I came up with the term reference-count map for a map data structure that uses a reference counting system to know when to automatically clean up an entry.

In this post I’d like to share how I implemented such a data structure in Rust.

It is going to be very simple and could for sure be improved and contain more features but I wanted to keep it simple for my own needs.

With all of this said, let’s start!

First of all, why?

I wanted to experiment with the idea of implementing an Event bus in Rust.

Lately I’ve been working a lot with Elixir and the popular library Phoenix PubSub.

This library offers a very simple API which allows developers to simply call PubSub.subscribe(topic_name) to subscribe to a topic and PubSub.publish(topic_name, data) to publish to it.

I wanted to implement a type that provided the same API in Rust, with the same friendly user experience that Phoenix PubSub provides to Elixir developers.

I wanted this Event Bus to internally manage the allocation and deallocation of topics in a way that users will never have to worry about it.

So I needed a way to create topics on the fly anytime that a process subscribed to them and to clean them up from memory as soon as all the subscribers are dropped.

Here I identified a pattern that could be encapsulated as a data structure, one that would be able to keep track of how many references to an entry exist and that somehow would be able to also react to references getting dropped from memory.

This is how the idea of creating what I named a reference-count map came to life!

Designing our data structure

Let’s go step by step, I will try to drive you through the same thought process I had.
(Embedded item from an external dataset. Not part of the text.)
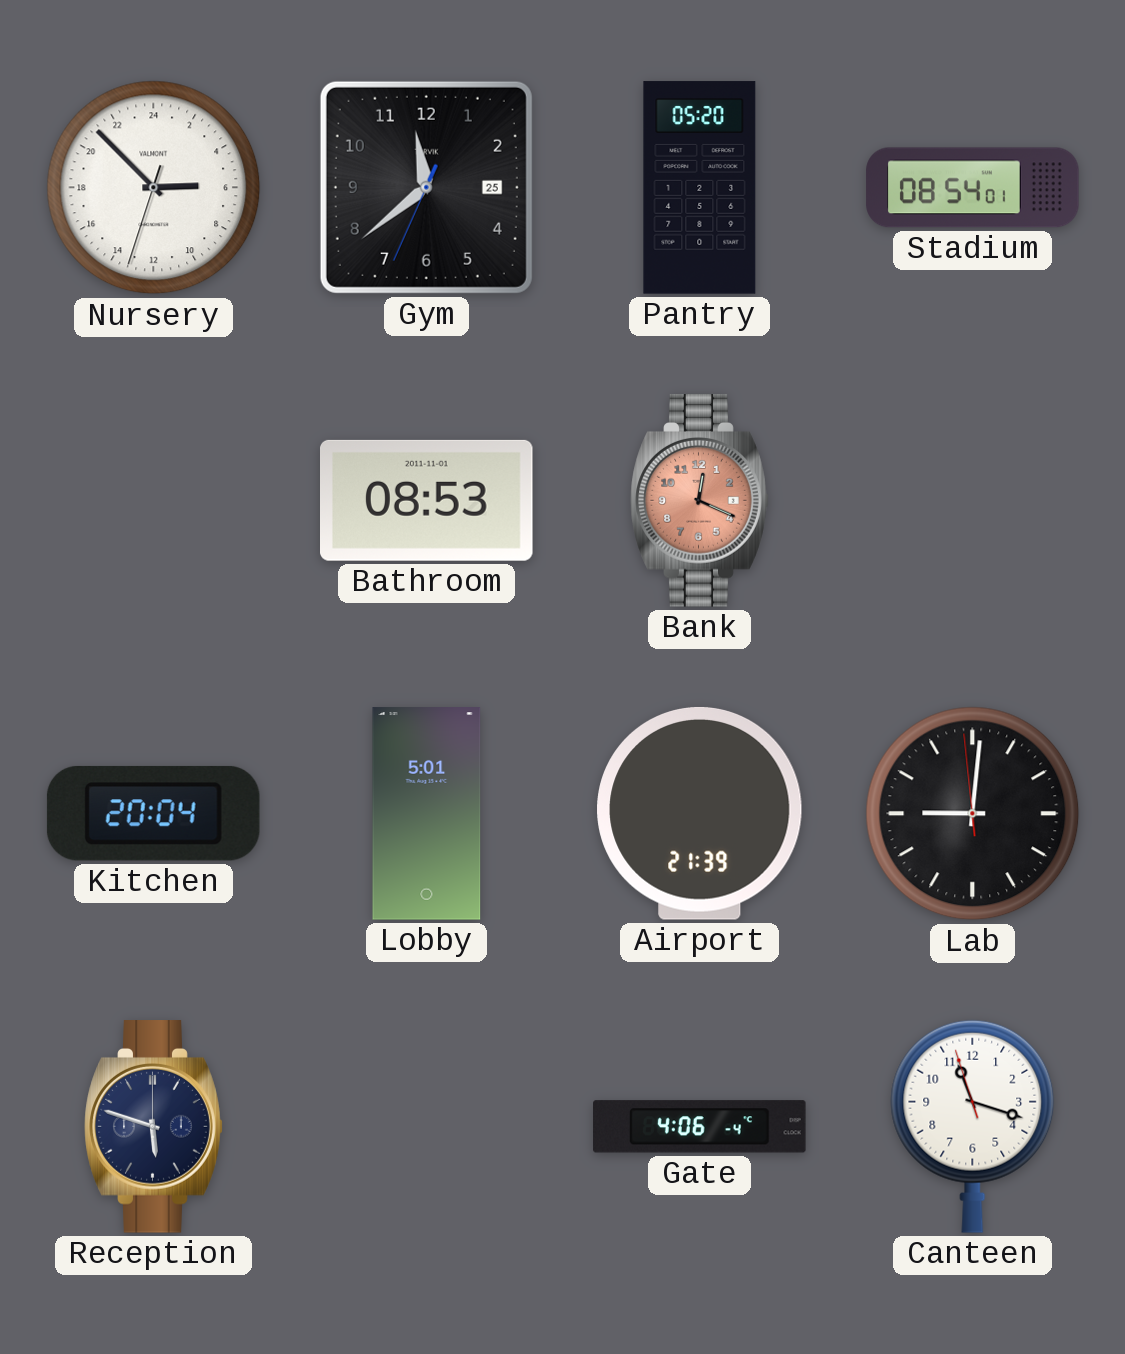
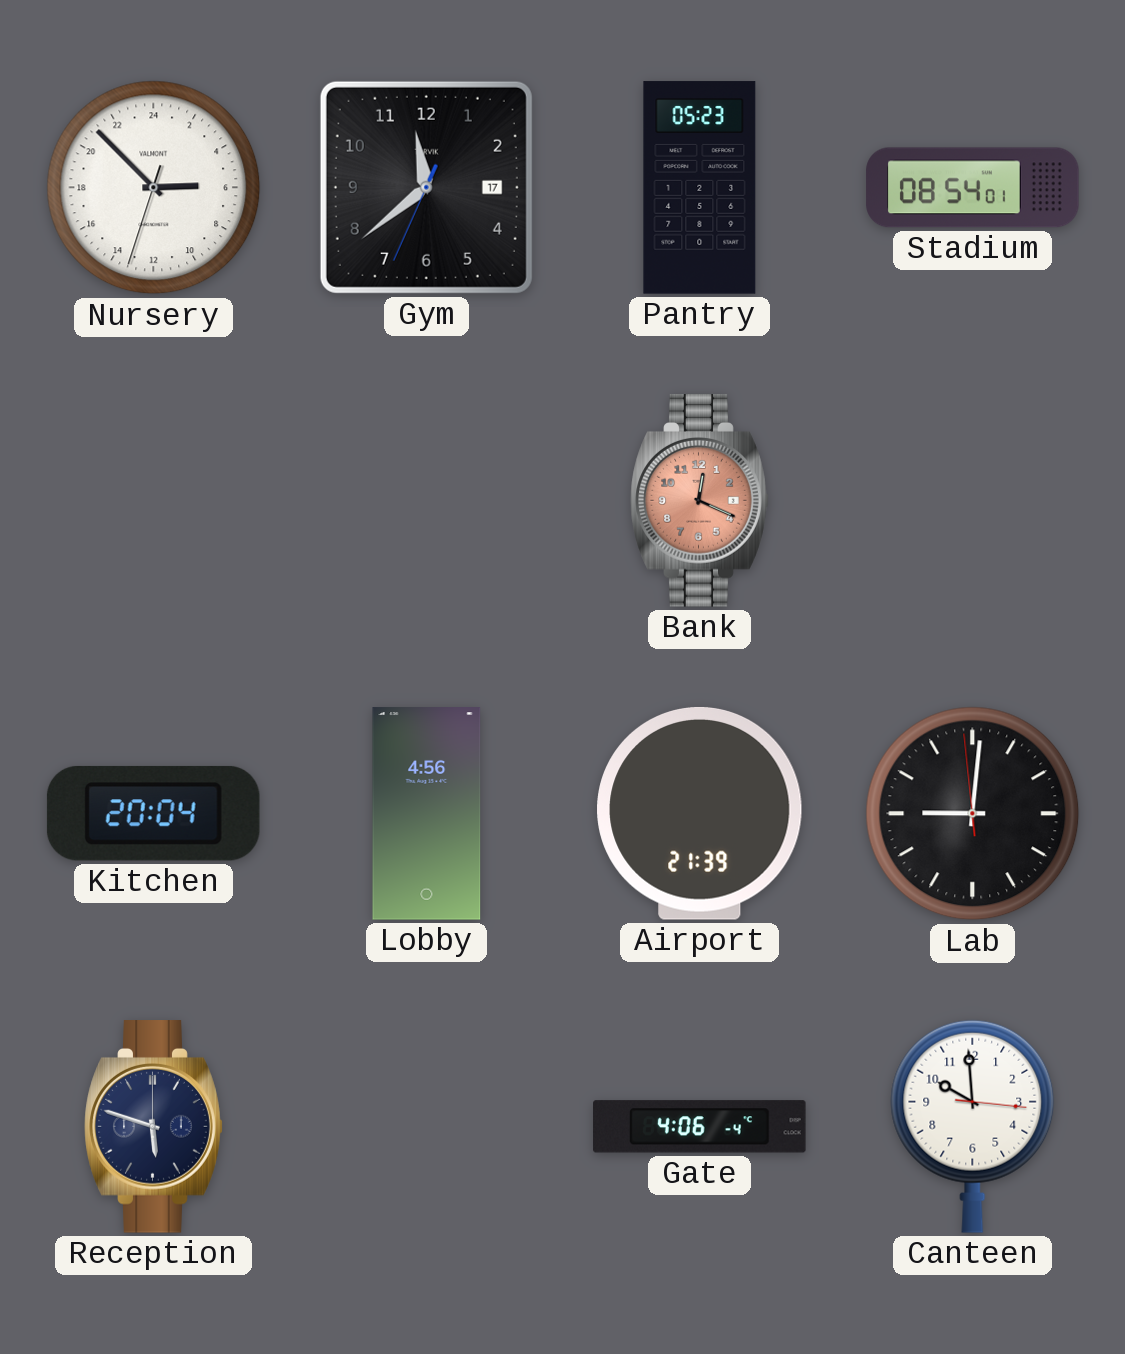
Gym date: 25 -> 17
Pantry: 05:20 -> 05:23
Bathroom: 08:53 -> none
Lobby: 5:01 -> 4:56
Canteen: 11:17 -> 9:59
First of all, we need to store key-value pairs on a map, so let’s start defining our RcMap:

pub struct RcMap<K, V> {
    inner: HashMap<K, V>,
}

Now we need a way to keep track of how many references exist. Let’s keep it simple, we will update the map to include a counter along with the stored value:

pub struct RcMap<K, V> {
    inner: HashMap<K, (isize, V)>,
}

Let’s implement the basic functionality we can think of right now:

impl<K, V> RcMap<K, V>
where
    K: Hash + Eq,
    V: Clone,
{
    pub fn new() -> Self {
        Self {
            inner: HashMap::new(),
        }
    }

    pub fn get(&mut self, key: K) -> Option<V> {
        let maybe = self.inner.get(&key).cloned();

        match maybe {
            Some((count, value)) => {
                self.inner.insert(key, (count + 1, value.clone()));
                Some(value)
            }
            None => None,
        }
    }

    pub fn insert(&mut self, key: K, value: V) -> V {
        let _ = self.inner.insert(key, (1, value.clone()));
        value
    }
}

What are we doing here:

  • When inserting a new key-value pair we insert it with a reference count of 1 and return it.
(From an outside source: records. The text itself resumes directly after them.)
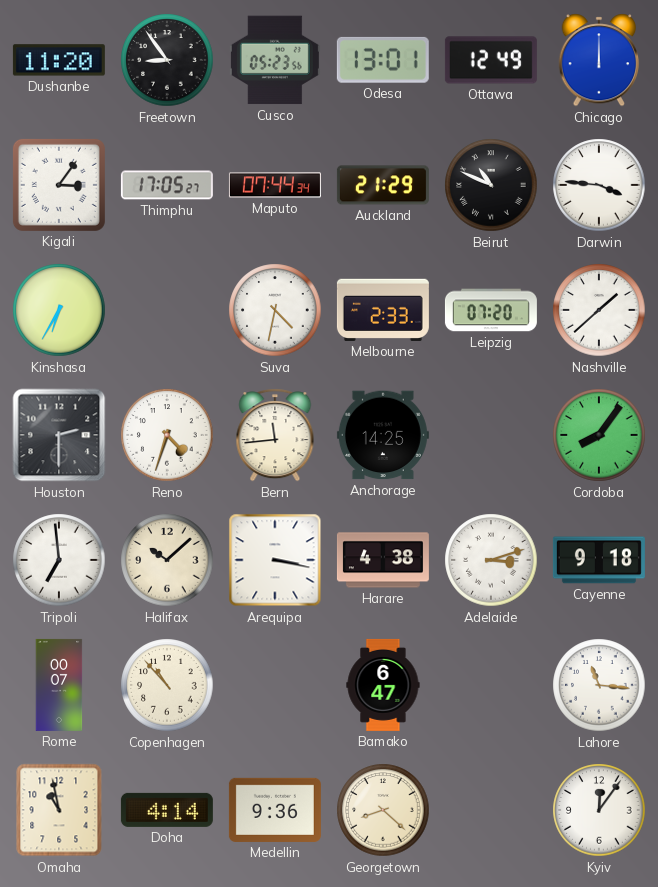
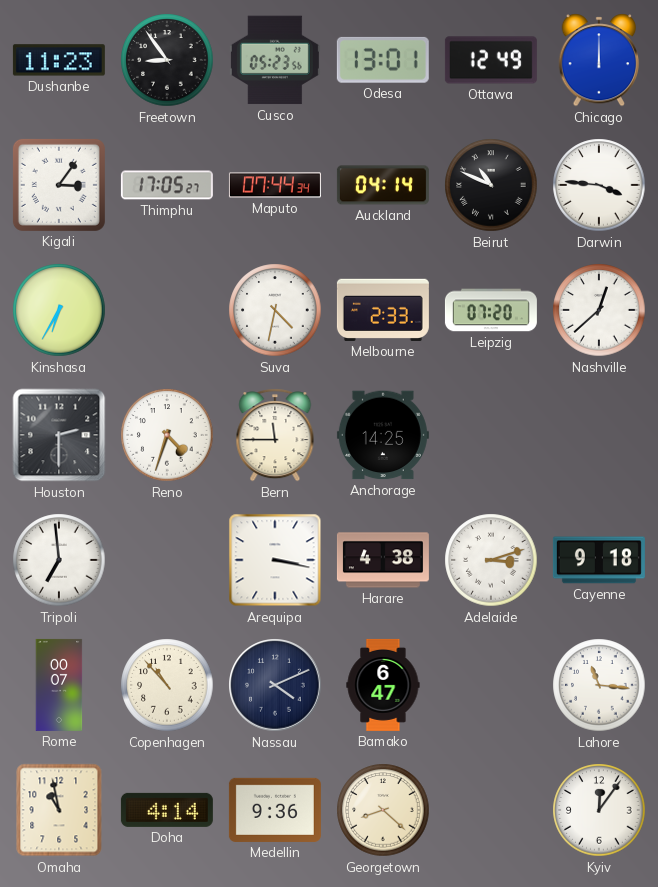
Dushanbe: 11:20 -> 11:23
Auckland: 21:29 -> 04:14
Nashville: 1:38 -> 12:38
Bern: 11:44 -> 11:45
Cordoba: 8:06 -> none
Halifax: 10:08 -> none
Nassau: none -> 4:11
  • Whenever we fetch an entry, we increment the reference count by 1.

But there is a problem:

  • When we get a value we increment the reference counter, but how will the counter be decremented? How can we track that the value that was fetched gets dropped?

Implementing the ObjectRef

We need a way to encapsulate the values we return to the caller in a way that when they get dropped, two things happen:

  • The reference count gets decremented by 1.
  • If the count hits 0, we clean up the entry from the map.

To implement this behavior I created a type named ObjectRef, which sounds generic enough to me for its purpose.

The mentioned behavior of an ObjectRef naturally implies that it will need write access to the internal hashmap.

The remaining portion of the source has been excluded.